Yes medicaid patients miss their appointments. Sometimes it's a simple matter of transportation: they arrive when the bus gets off in front of my building. The more salient issue is copays. If you have to pay something out of pocket for each dr appt, you're not making that appt unless you know you have a problem. If your copay is $0, you can make and break appts on a whim. Or worse: if you like your doctor, you keep on visiting over and over again for every bump and bruise (this is my experience with one patient).
This is why in discussions about health economics, you keep hearing that patients need to have "skin in the game." Anyone who believes healthcare is a universal uninfringeable right needs to spend a day in my clinic with me. My medicaid patients take time out of their day to visit me simply so I can prescribe shoes, moisturizing cream, canes, shoes, OTC tylenol, and shoes.
However, it's not all a waste of time.
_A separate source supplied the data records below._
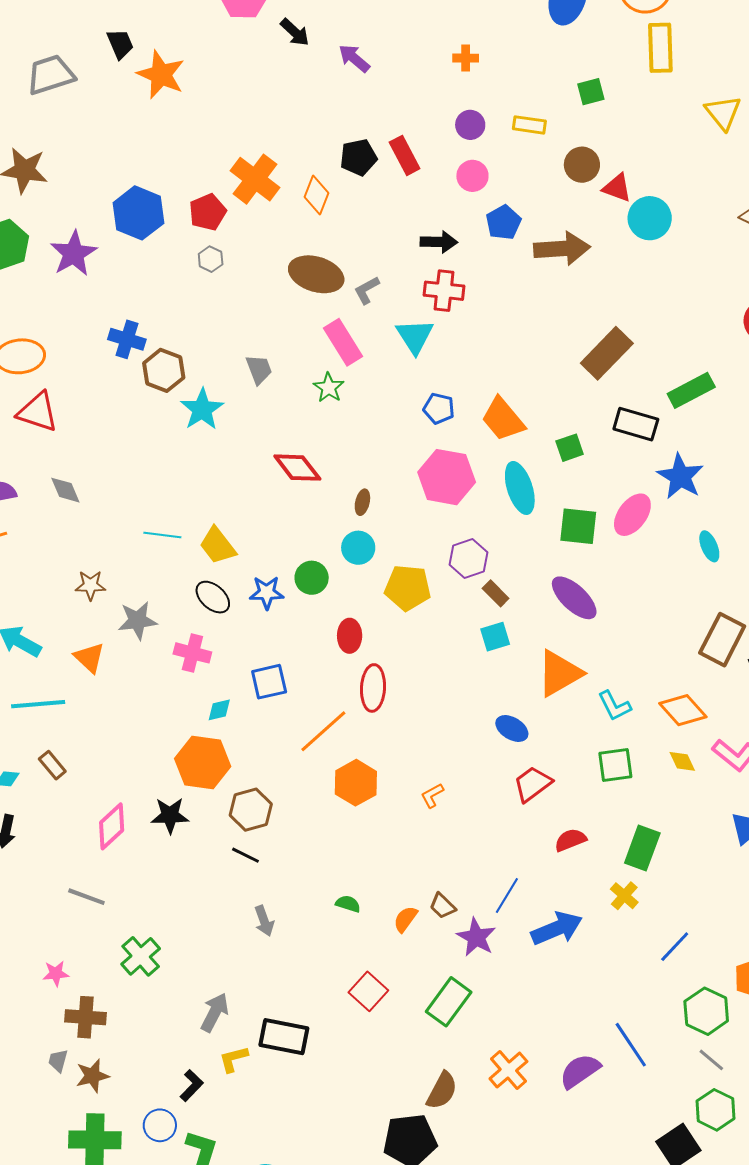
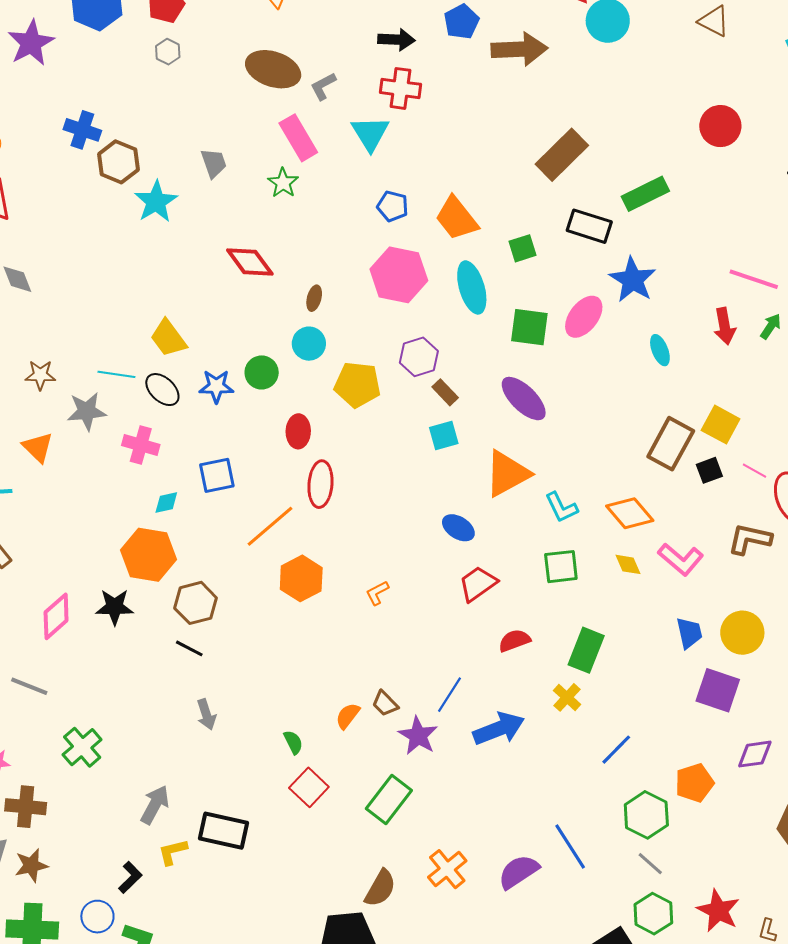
cyan line: (162, 535) -> (116, 374), moved
green semicircle: (348, 904) -> (293, 742), moved, turned 45

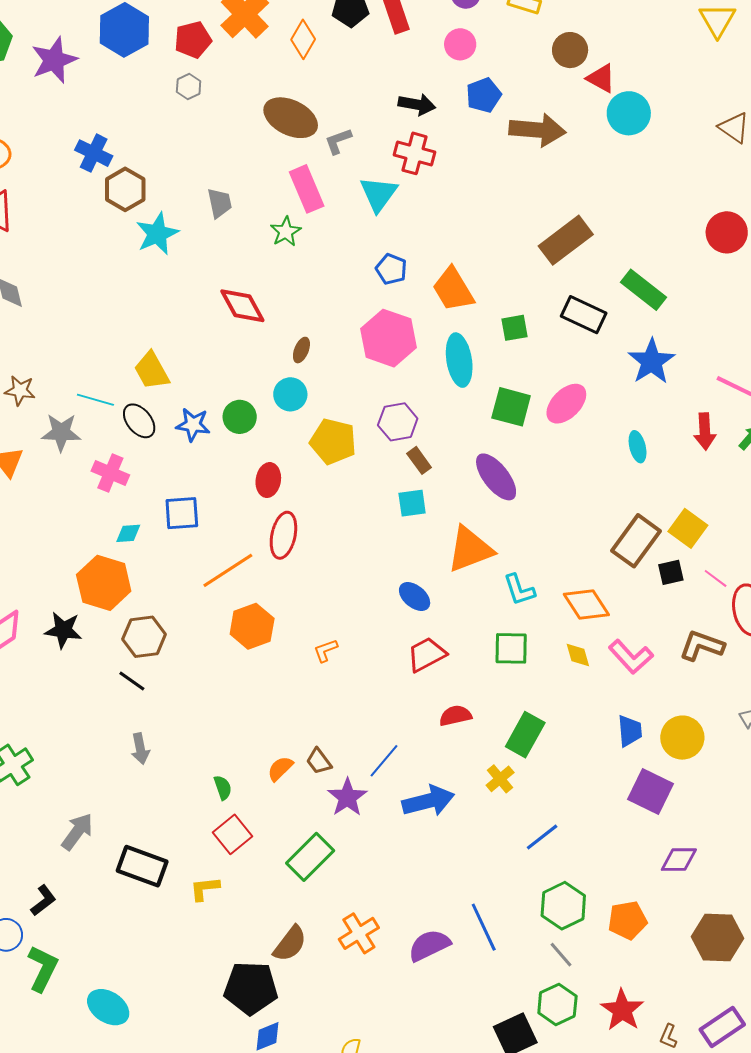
green rectangle: (645, 194) -> (643, 290), turned 57
blue star: (633, 280) -> (652, 361), moved
orange pentagon: (694, 783) -> (627, 920), moved
yellow L-shape: (173, 852) -> (205, 889), moved

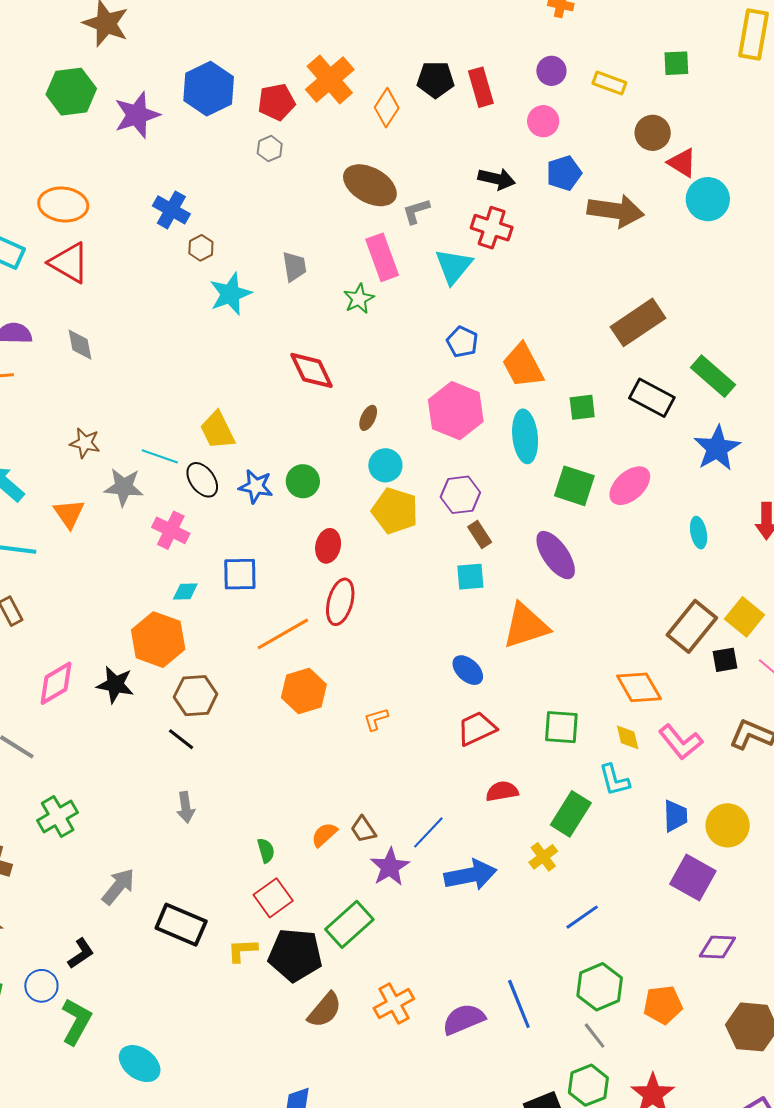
brown hexagon: (125, 189) -> (201, 248), size x0.6
cyan circle: (290, 394) -> (385, 465), moved
cyan L-shape: (519, 590) -> (614, 780), moved
black pentagon: (251, 988) -> (295, 955), moved

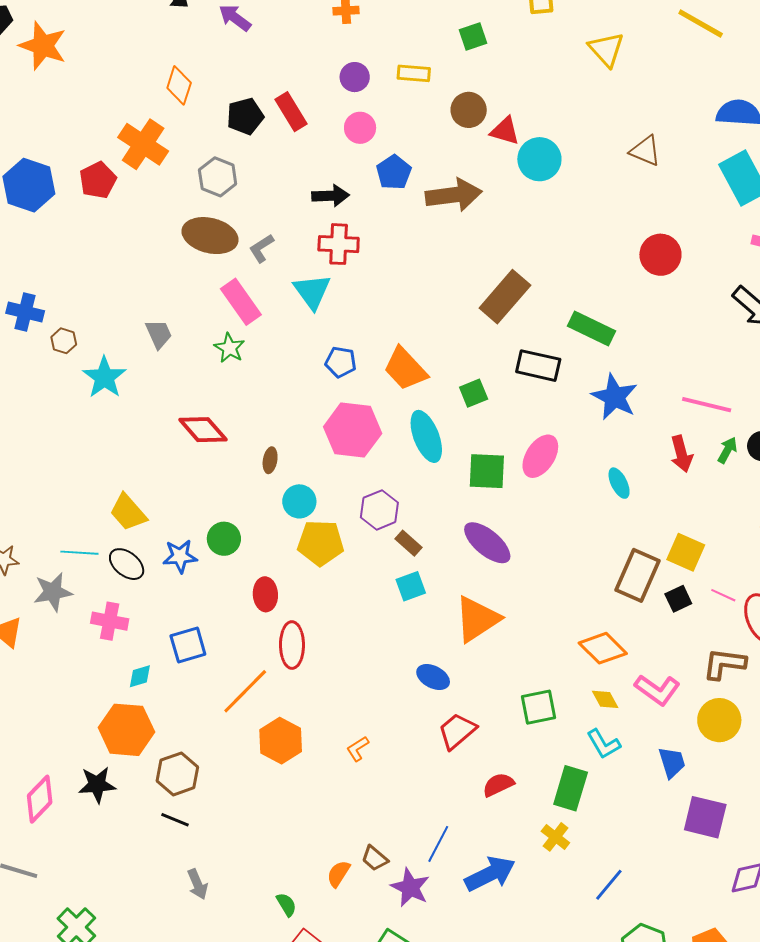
orange diamond: (387, 108) -> (179, 85), moved
gray hexagon: (270, 149) -> (218, 177), moved, size x1.5
yellow circle: (728, 825) -> (719, 720), moved

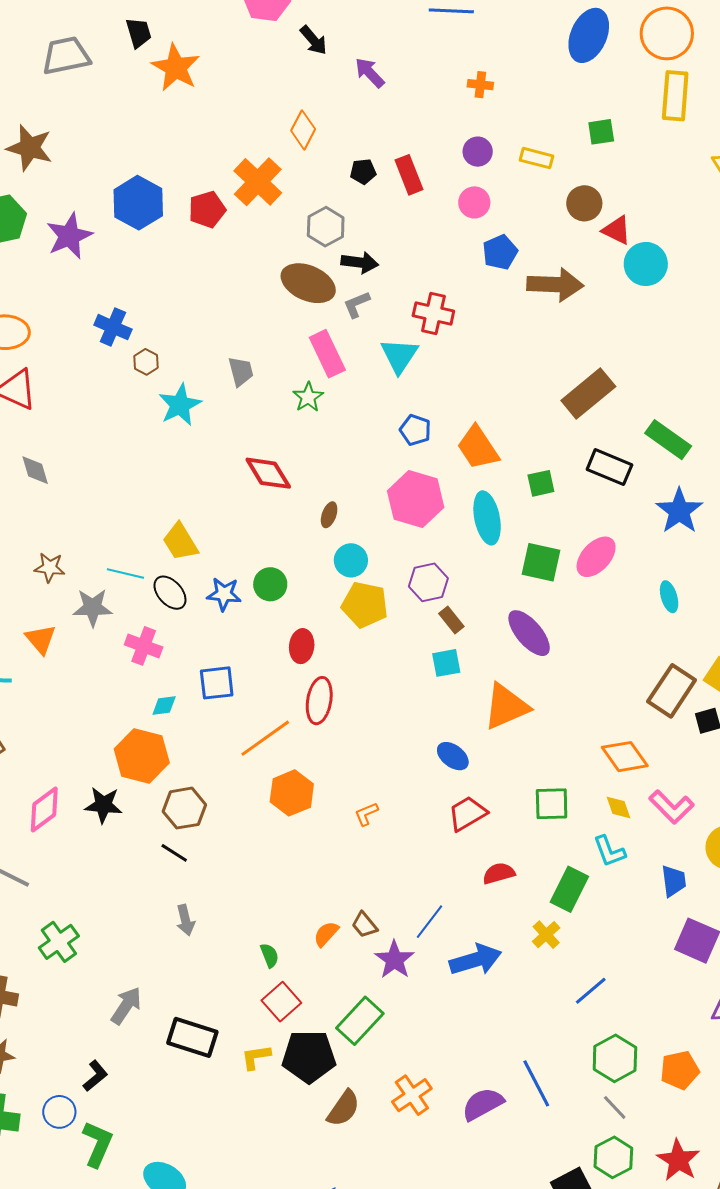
black pentagon: (245, 116) -> (363, 172), size x0.7
black arrow: (331, 196) -> (360, 262), moved

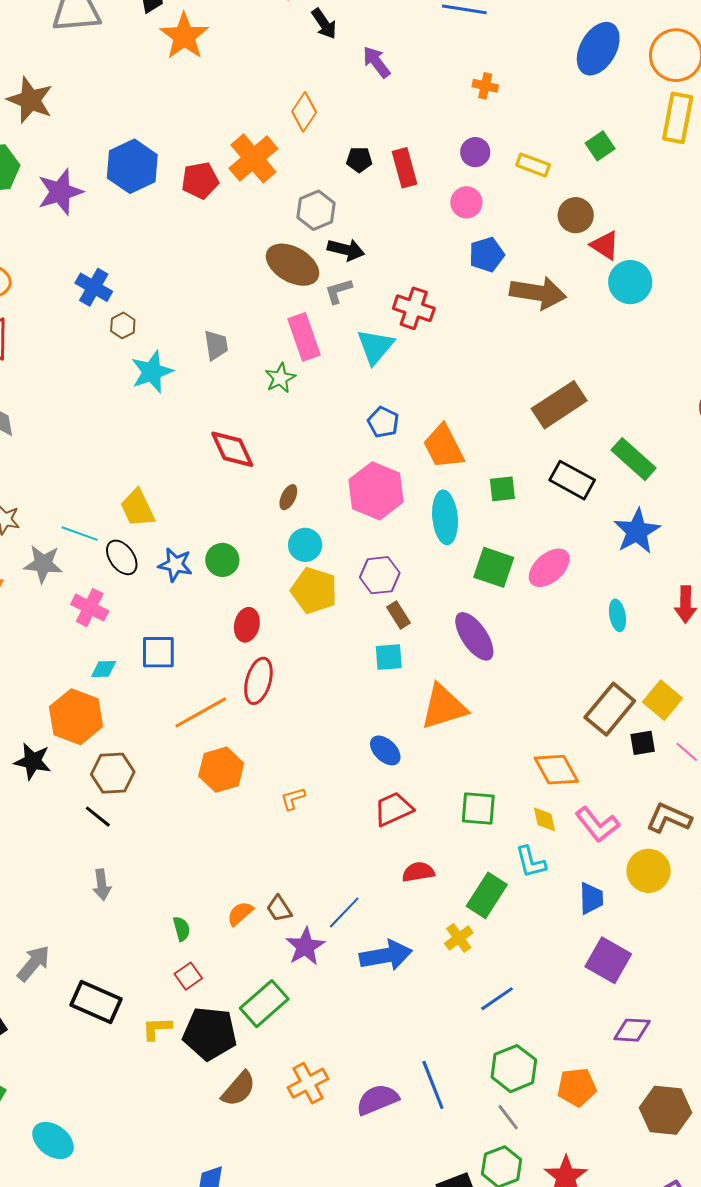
green square: (601, 132) -> (600, 146), turned -32
red square: (281, 1002) -> (188, 976), size x0.7

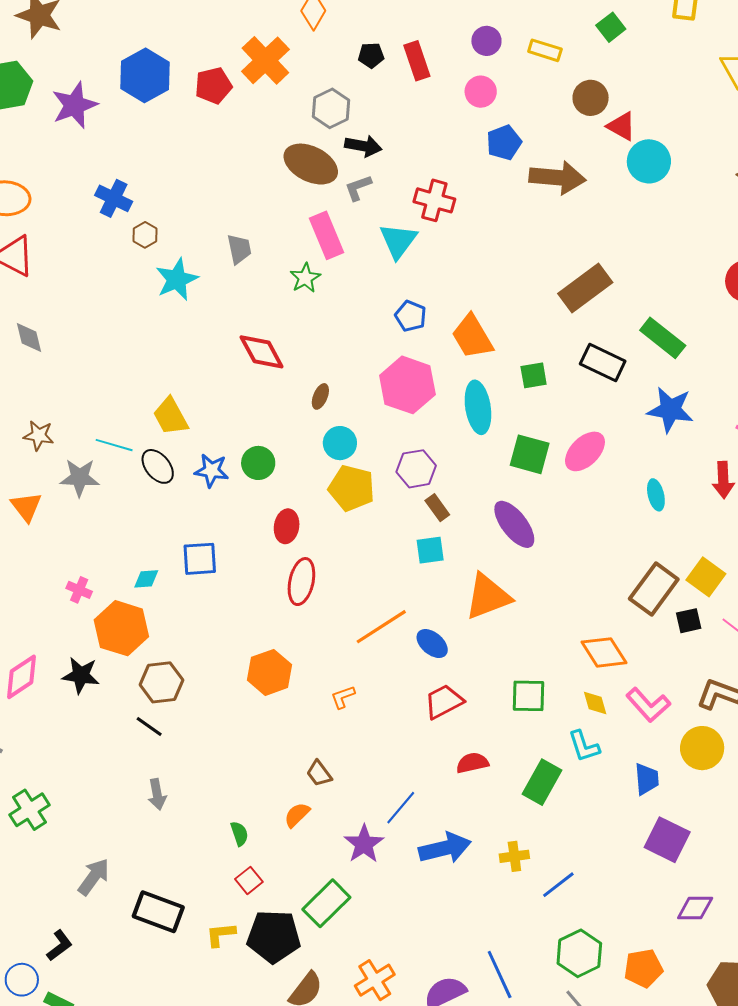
blue star: (637, 531) -> (670, 410), turned -30
pink cross: (90, 608) -> (79, 590), moved, size x0.7
orange line: (201, 712) -> (381, 627), moved
brown trapezoid: (279, 909) -> (319, 773), moved
yellow cross: (459, 938) -> (514, 856), moved, turned 32

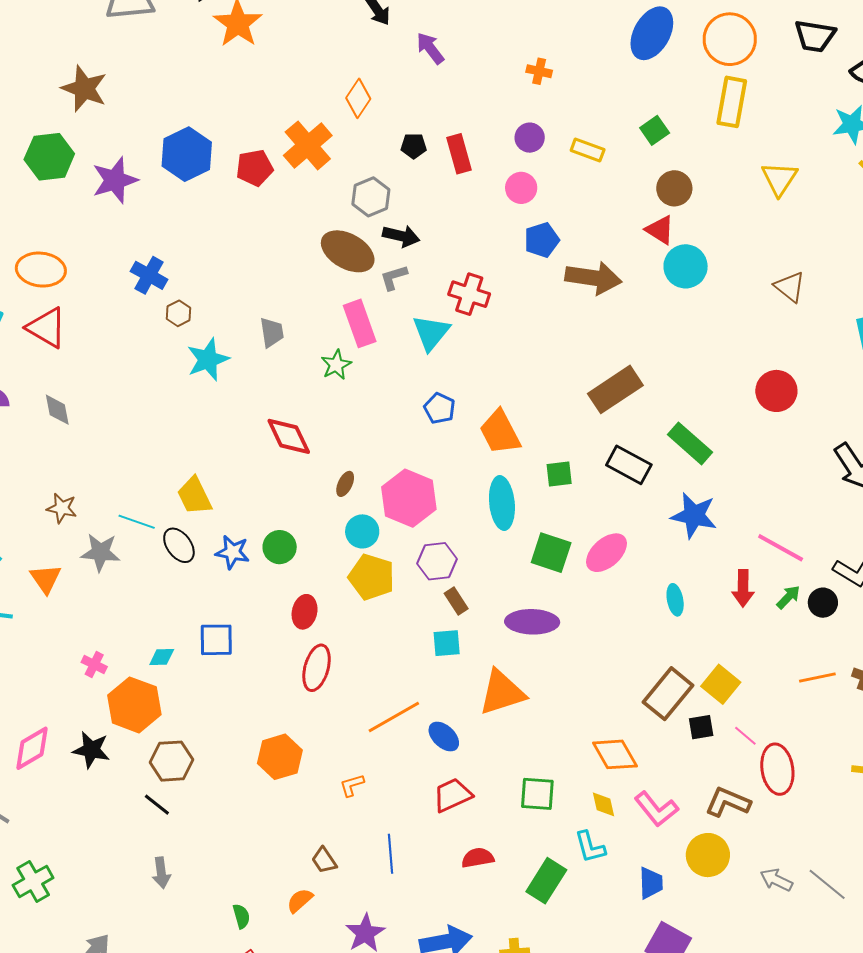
brown circle: (591, 98) -> (674, 188), moved
pink hexagon: (407, 385) -> (409, 498), moved
purple ellipse: (514, 524) -> (532, 622), turned -54
blue line: (401, 808) -> (391, 854), moved, turned -48

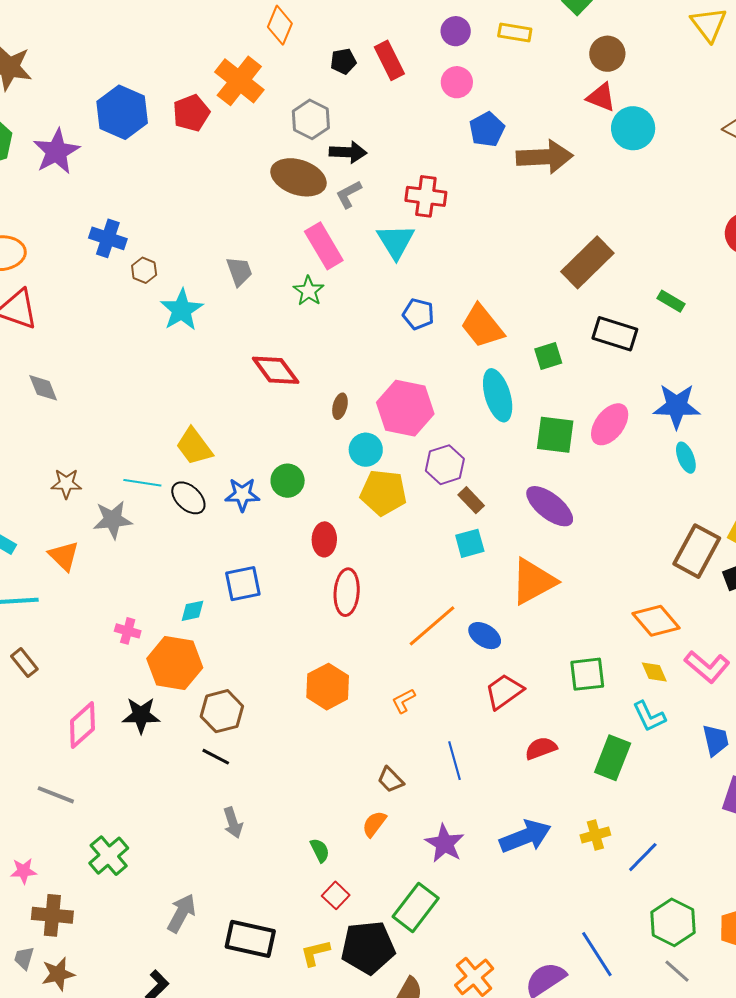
green rectangle: (690, 443) -> (671, 301), size x0.6
blue star: (694, 515) -> (677, 406), moved
purple ellipse: (532, 622) -> (550, 506), turned 48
Sometimes you see some really interesting pathology that is beneath other doctors' dignity to treat. I guess its up to you if you want to go the extra mile for this person or not. Some people are decent and appreciative, others are flakes. You have to be a Vegas poker dealer trying to read a person if they're going to be a headache or not. I have made it my policy to give these people the benefit of the doubt, which I guess means I'm not 100% jaded yet.
One nice thing is that medicaid patients never complain about copays or deductibles. They never complain that the MRI you order to rule out a stress fx cost them $2k. They never complain why should I pay this bill when the doctor didn't even do anything for my 5 year old's untreatable toenail dystrophy.
While medicaid patients are a crap shoot, my BC patients tend to be people who already went to an orthopedic surgeon who said they didn't need surgery, gave them a CAM boot and they feel 90% better, but they just want to make sure they're ok...
Anyway, this is where I fall back on my jokes about how being a [medicaid] podiatrist is like being a lobster. You're a bottom feeder, taking the stuff that falls through, no hope of rising up. But on the flip side, I might not thrive but I'll always survive. Lobsters have been around 250 million years, so we know there's job security in bottom feeding. Homo sapiens haven't even made it 200k years and we're already on the verge of destroying ourselves with nuclear weapons, nanotechnology, AI, climate catastrophes, etc.